I sat in my old chair on the lake bank with the girls along side. Each wanting the first opportunity to catch a fish. Since the previous day was Molly’s birthday, she had the first chance.
Worm loaded onto the hook, I cast against the wind. The worm no more than hit the water and the slim bobber settled into place, and a fish pulled it under the surface and out of site.
“Here,” I said to Molly and handed her the rod and reel. “Reel, wind it in...Keep the rod up.”
She turned the reel handle and after a brief battle landed a fish. She was excited, but I was a bit worried. Would there be another fish around  for Kennedy to catch?
Molly’s fish was unhooked and returned to the lake. I cast out again for a waiting Kennedy.

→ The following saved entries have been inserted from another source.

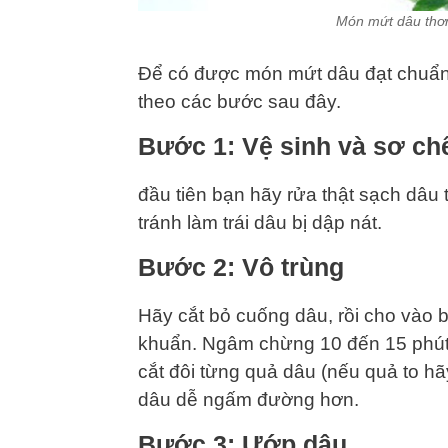
Món mứt dâu thơ
Để có được món mứt dâu đạt chuẩn c
theo các bước sau đây.
Bước 1: Vệ sinh và sơ ch
đầu tiên bạn hãy rửa thật sạch dâu 
tránh làm trái dâu bị dập nát.
Bước 2: Vô trùng
Hãy cắt bỏ cuống dâu, rồi cho vào 
khuẩn. Ngâm chừng 10 đến 15 phút h
cắt đôi từng quả dâu (nếu quả to hã
dâu dễ ngấm đường hơn.
Bước 3: Ướp dâu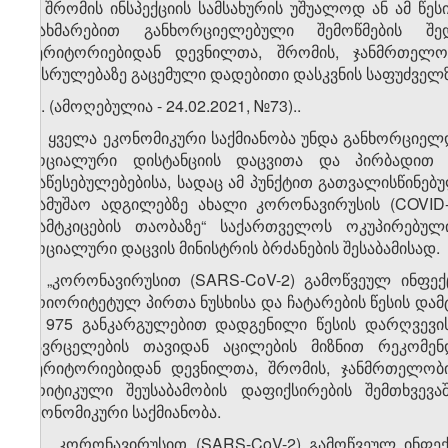
ბ) შრომის ინსპექციის სამსახურის უშუალოდ ან ამ წეს
დახმარებით განხორციელებული შემოწმების შ
ტერიტორიებიდან დევნილთა, შრომის, ჯანმრთელო
შესრულებაზე გაცემული დადებითი დასკვნის საფუძველზ
​1
7
. (ამოღებულია - 24.02.2021, №73)..
8.
ყველა ეკონომიკური საქმიანობა უნდა განხორციელდ
სოციალური დისტანციის დაცვითა და პირბადით 
დაწესებულებებისა, სადაც ამ პუნქტით გათვალისწინებ
„სამუშაო ადგილებზე ახალი კორონავირუსის (COVID
დამტკიცების თაობაზე“ საქართველოს ოკუპირებუ
სოციალური დაცვის მინისტრის ბრძანების შესაბამისად.
9. „კორონავირუსით (SARS-CoV-2) გამოწვეულ ინფე
პრიორიტეტულ პირთა ნუსხისა და ჩატარების წესის დამტ
№975 განკარგულებით დადგენილი წესის დარღვევის 
გავრცელების თავიდან აცილების მიზნით რეკომენ
ტერიტორიებიდან დევნილთა, შრომის, ჯანმრთელობი
კრიტიკული შეუსაბამობის დაფიქსირების შემთხვევა
ეკონომიკური საქმიანობა.
​1
9
. „კორონავირუსით (SARS-CoV-2) გამოწვეულ ინფე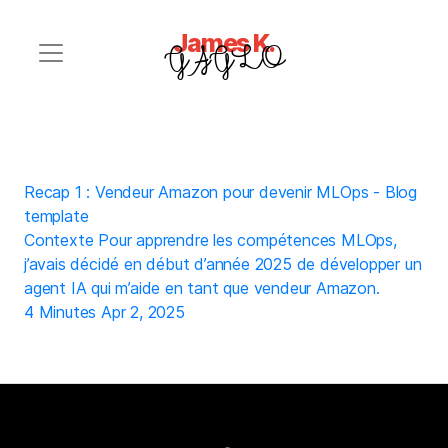
James K.
GAGLO
Recap 1 : Vendeur Amazon pour devenir MLOps - Blog
template
Contexte Pour apprendre les compétences MLOps,
j’avais décidé en début d’année 2025 de développer un
agent IA qui m’aide en tant que vendeur Amazon.
4 Minutes
Apr 2, 2025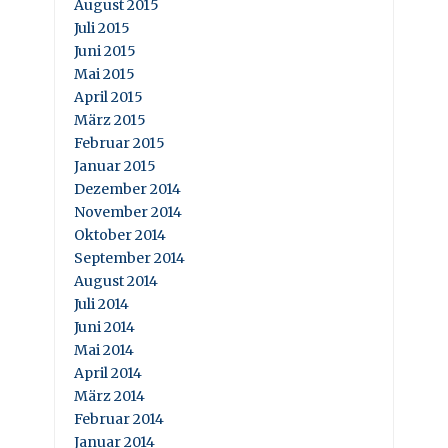
August 2015
Juli 2015
Juni 2015
Mai 2015
April 2015
März 2015
Februar 2015
Januar 2015
Dezember 2014
November 2014
Oktober 2014
September 2014
August 2014
Juli 2014
Juni 2014
Mai 2014
April 2014
März 2014
Februar 2014
Januar 2014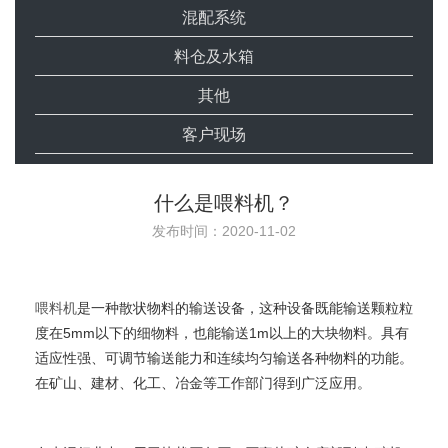
混配系统
料仓及水箱
其他
客户现场
什么是喂料机？
发布时间：2020-11-02
喂料机
是一种散状物料的输送设备，这种设备既能输送颗粒粒
度在5mm以下的细物料，也能输送1m以上的大块物料。具有
适应性强、可调节输送能力和连续均匀输送各种物料的功能。
在矿山、建材、化工、冶金等工作部门得到广泛应用。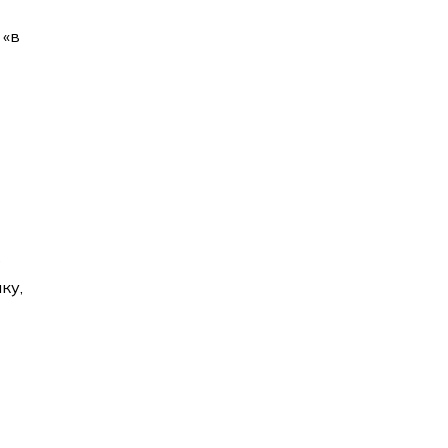
 «в
ь
ку,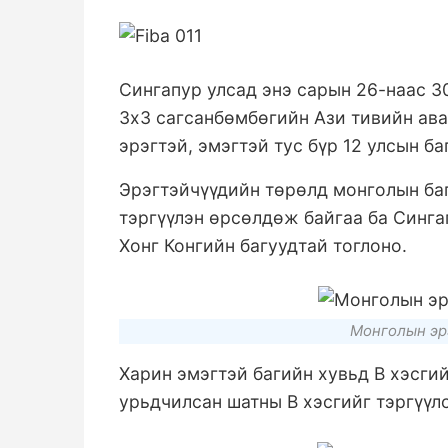
Сингапур улсад энэ сарын 26-наас 3
3х3 сагсанбөмбөгийн Ази тивийн ава
эрэгтэй, эмэгтэй тус бүр 12 улсын б
Эрэгтэйчүүдийн төрөлд монголын баг
тэргүүлэн өрсөлдөж байгаа ба Синга
Хонг Конгийн багуудтай тоглоно.
Монголын эрэ
Харин эмэгтэй багийн хувьд В хэсги
урьдчилсан шатны В хэсгийг тэргүүл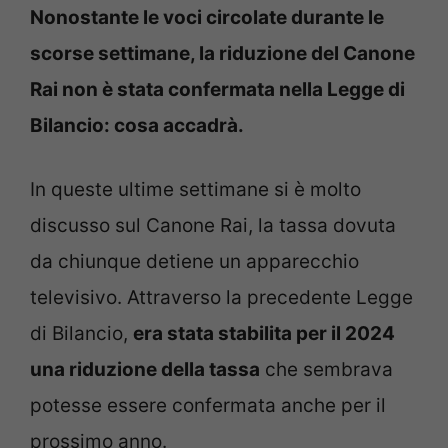
Nonostante le voci circolate durante le
scorse settimane, la riduzione del Canone
Rai non è stata confermata nella Legge di
Bilancio: cosa accadrà.
In queste ultime settimane si è molto
discusso sul Canone Rai, la tassa dovuta
da chiunque detiene un apparecchio
televisivo. Attraverso la precedente Legge
di Bilancio,
era stata stabilita per il 2024
una riduzione della tassa
che sembrava
potesse essere confermata anche per il
prossimo anno.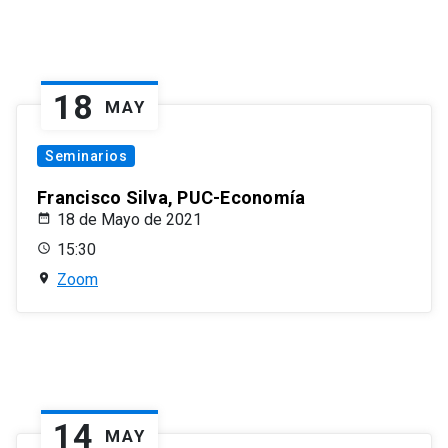
18
MAY
Seminarios
Francisco Silva, PUC-Economía
18 de Mayo de 2021
15:30
Zoom
14
MAY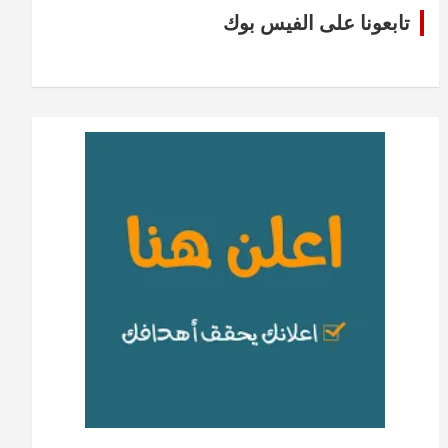
تابعونا على الفيس بوك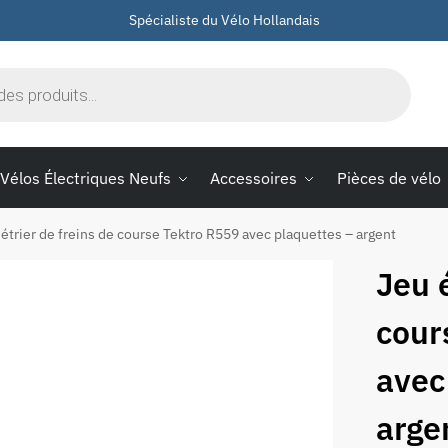
Spécialiste du Vélo Hollandais
Vélos Électriques Neufs
Accessoires
Pièces de vélo
 étrier de freins de course Tektro R559 avec plaquettes – argent
Jeu é
cour
avec
arge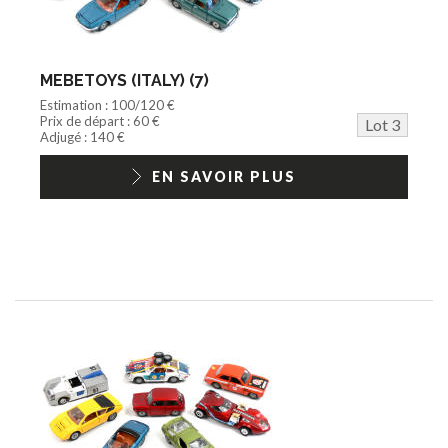
MEBETOYS (ITALY) (7)
Estimation : 100/120 €
Prix de départ : 60 €
Lot 3
Adjugé : 140 €
EN SAVOIR PLUS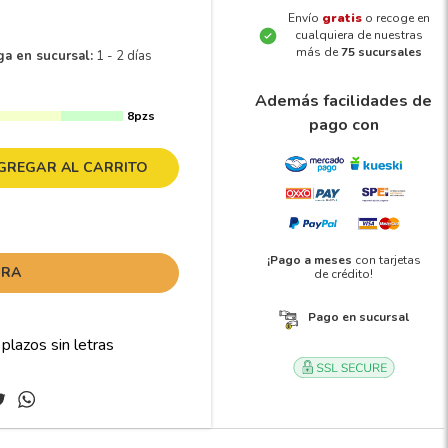
Envío
gratis
o recoge en
cualquiera de nuestras
más de
75 sucursales
ga en sucursal:
1 - 2 días
Además facilidades de
8pzs
pago con
GREGAR AL CARRITO
¡Pago a meses
con tarjetas
ORA
de crédito!
Pago en sucursal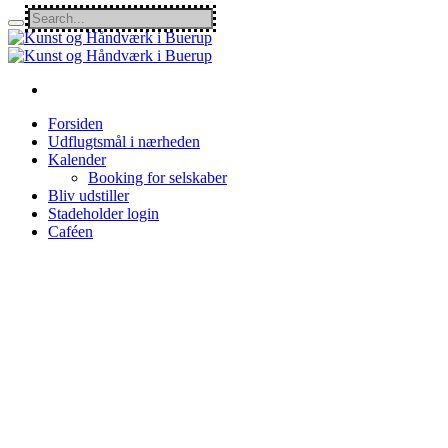
Forsiden
Udflugtsmål i nærheden
Kalender
Booking for selskaber
Bliv udstiller
Stadeholder login
Caféen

Another fish hit, and I handed the rod and reel to Kennedy with the same instructions her sister had received a couple minutes earlier.
Kennedy brought in another bluegill. She was delighted, and proud. “I caught a fish,” she grinned.
Several more times, I baited the hook, and the girls brought in fish. Then the action began to slow.
The girls had become more interested in the worms than the fish. They had opened the bait container. First they just observed the wiggling worms, but then both had a squirming worm in their hands. Most young girls don’t even like to look at gyrating worms. Admittedly, that may be sexists. Most young boys aren’t thrilled about them either.
We caught several more fish, and Kennedy watched with considerable interest as I baited the hook.
A funny look came upon Kennedy’s face. 
“Grandpa, I don’t want to kill any more worms,” she announced.
That’s something I’d never heard before from a youngster. We fished a little longer, and the remainder of the worms were saved.
About that time, the girl’s big brother, Denver arrived on the scene. He had been paddling my little boat on the lake.
“I can’t believe she likes worms,” said Denver. “Kennedy is even terrified of ants.”
And despite the concern for the worms, I think both girls soon will be ready to catch more fish. Guess it is time to change bait to beemoths or artificial jigs.